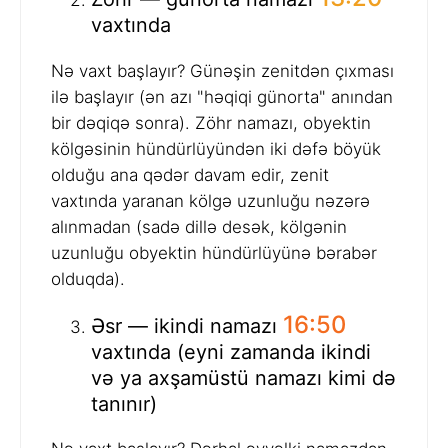
vaxtında
Nə vaxt başlayır? Günəşin zenitdən çıxması
ilə başlayır (ən azı "həqiqi günorta" anından
bir dəqiqə sonra). Zöhr namazı, obyektin
kölgəsinin hündürlüyündən iki dəfə böyük
olduğu ana qədər davam edir, zenit
vaxtında yaranan kölgə uzunluğu nəzərə
alınmadan (sadə dillə desək, kölgənin
uzunluğu obyektin hündürlüyünə bərabər
olduqda).
16:50
Əsr — ikindi namazı
vaxtında (eyni zamanda ikindi
və ya axşamüstü namazı kimi də
tanınır)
# # # #
Task directions | Every line from the one containing "vaxtında (eyni zamanda ikindi" through the last line of the entries must be written out verbatim, and no other line.

Task solution |
vaxtında (eyni zamanda ikindi
və ya axşamüstü namazı kimi də
tanınır)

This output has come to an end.